Adult: In combination with other antiretroviral agents: Initially, 200 mg once daily for 14 days. Maintenance: As conventional tab: 200 mg bid. As extended release tab: 400 mg once daily. Child: As conventional tablet or suspension in combination with other antiretroviral agents: Initially, 150 mg/m2 once daily for 14 days. Maintenance: 150 mg/m2 bid or as extended-release tab 400 mg once daily. ≥16 years or weighing ≥50 kg or with BSA >1.25 m2: Same as adult dose.
Patient on haemodialysis: An additional 200 mg should be given after dialysis treatment.
Moderate to severe (Child Pugh class B or C): Contraindicated.
May be taken with or without food.
Hypersensitivity. History of severe rash or rash accompanied by constitutional symptoms or clinical hepatitis caused by nevirapine. Use in postexposure prophylaxis (PEP) regimens. Moderate to severe hepatic impairment (Child Pugh class B or C). Lactation. Concomitant use with St. John’s wort.
Patient with high CD4+ counts (>250 cells/mm3 in females or >400 cell/mm3 in males, chronic hepatitis B or C. Mild hepatic impairment (Child-Pugh class A). Pregnancy.
Significant: Immune reconstitution syndrome, fat redistribution (e.g. central obesity, buffalo hump, peripheral wasting, facial wasting, breast enlargement, cushingoid appearance), rhabdomyolysis, elevated transaminase. Blood and lymphatic system disorders: Granulocytopenia, neutropenia. Gastrointestinal disorders: Nausea, vomiting, diarrhoea, abdominal pain. General disorders and administration site conditions: Fever, fatigue. Hepatobiliary disorders: Hepatitis. Investigations: Increased serum cholesterol, LDL cholesterol, serum alanine aminotransferase, serum aspartate aminotransferase, amylase. Musculoskeletal and connective tissue disorders: Arthralgia, myalgia. Nervous system disorders: Headache. Potentially Fatal: Stevens-Johnson syndrome, toxic epidermal necrolysis, hypersensitivity reactions with rash and organ dysfunction, hepatotoxicity.
This drug may cause fatigue, if affected, do not drive or operate machinery.
Monitor for signs of adverse skin reactions and hepatotoxicity for the first 18 weeks of treatment, particularly in the first 6 weeks. Monitor CBC, viral load; liver function at baseline then prior and after 2 weeks of dose escalation. Immediately evaluate transaminases level in patients with rash.
Increased risk of toxicity with efavirenz. May decrease serum concentration of atazanavir and lopinavir, boceprevir, telaprevir, clarithromycin, and methadone. Increased exposure with fluconazole.
Reduced plasma concentrations with St. John’s wort.

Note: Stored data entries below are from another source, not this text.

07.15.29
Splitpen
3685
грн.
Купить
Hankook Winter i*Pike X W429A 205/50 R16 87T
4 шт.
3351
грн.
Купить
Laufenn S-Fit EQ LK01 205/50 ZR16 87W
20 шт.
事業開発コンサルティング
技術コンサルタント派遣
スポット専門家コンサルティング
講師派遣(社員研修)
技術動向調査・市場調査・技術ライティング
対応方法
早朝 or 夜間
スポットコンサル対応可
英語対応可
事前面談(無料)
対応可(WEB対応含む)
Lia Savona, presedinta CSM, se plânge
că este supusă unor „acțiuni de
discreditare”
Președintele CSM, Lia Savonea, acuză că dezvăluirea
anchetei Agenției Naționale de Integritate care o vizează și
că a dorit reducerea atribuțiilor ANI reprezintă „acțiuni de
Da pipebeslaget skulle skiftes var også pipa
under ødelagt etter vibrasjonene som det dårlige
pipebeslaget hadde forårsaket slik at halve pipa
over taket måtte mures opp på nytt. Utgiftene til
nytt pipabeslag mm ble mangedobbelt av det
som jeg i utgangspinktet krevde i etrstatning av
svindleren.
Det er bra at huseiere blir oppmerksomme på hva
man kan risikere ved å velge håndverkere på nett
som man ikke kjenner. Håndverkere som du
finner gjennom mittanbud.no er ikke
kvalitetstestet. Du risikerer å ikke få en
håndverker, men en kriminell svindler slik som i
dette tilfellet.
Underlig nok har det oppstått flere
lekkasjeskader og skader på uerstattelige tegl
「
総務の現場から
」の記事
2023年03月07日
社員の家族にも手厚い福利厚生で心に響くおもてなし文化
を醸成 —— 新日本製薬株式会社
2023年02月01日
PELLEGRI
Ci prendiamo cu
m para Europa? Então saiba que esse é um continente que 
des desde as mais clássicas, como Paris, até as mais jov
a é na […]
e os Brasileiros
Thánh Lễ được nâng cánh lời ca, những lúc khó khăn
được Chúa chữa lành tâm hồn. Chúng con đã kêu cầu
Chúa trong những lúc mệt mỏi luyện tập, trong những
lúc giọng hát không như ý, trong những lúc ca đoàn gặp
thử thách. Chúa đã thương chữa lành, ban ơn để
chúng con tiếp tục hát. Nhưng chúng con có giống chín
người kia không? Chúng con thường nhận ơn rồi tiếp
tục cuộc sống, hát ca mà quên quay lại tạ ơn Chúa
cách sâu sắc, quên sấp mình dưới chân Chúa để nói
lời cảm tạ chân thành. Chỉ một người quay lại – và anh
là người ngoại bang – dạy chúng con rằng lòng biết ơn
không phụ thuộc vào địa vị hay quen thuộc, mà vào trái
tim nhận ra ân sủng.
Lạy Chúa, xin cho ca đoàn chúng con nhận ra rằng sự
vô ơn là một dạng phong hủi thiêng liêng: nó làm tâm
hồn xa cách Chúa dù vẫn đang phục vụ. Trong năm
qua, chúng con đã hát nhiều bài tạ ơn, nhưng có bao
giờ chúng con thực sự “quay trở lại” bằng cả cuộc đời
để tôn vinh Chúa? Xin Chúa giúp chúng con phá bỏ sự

Description: Nevirapine, a non-nucleoside reverse transcriptase inhibitor which binds directly to reverse transcriptase which inhibits the RNA-dependent and DNA-dependent DNA polymerase activities including HIV-1 replication. Pharmacokinetics: Absorption: Readily absorbed from the gastrointestinal tract. Bioavailability: 93% (conventional tab); approx 75% (extended release tab); 91% (oral solution). Time to peak plasma concentration: 4 hours (conventional tab/oral solution); approx 24 hours (extended release tab). Distribution: Crosses placenta, enters breast milk and distributed in the CSF. Volume of distribution: 1.2 L/kg. Plasma protein binding: Approx 60%. Metabolism: Extensively metabolised in the liver by CYP3A4 and CYP2B6 into several hydroxylated metabolites; undergoes enterohepatic recycling. Excretion: Mainly via urine (approx 81% as metabolites; <3% as unchanged drug); faeces (approx 10%). Elimination half-life: 45 hours as single dose; decreases to 25-30 hours after multiple doses.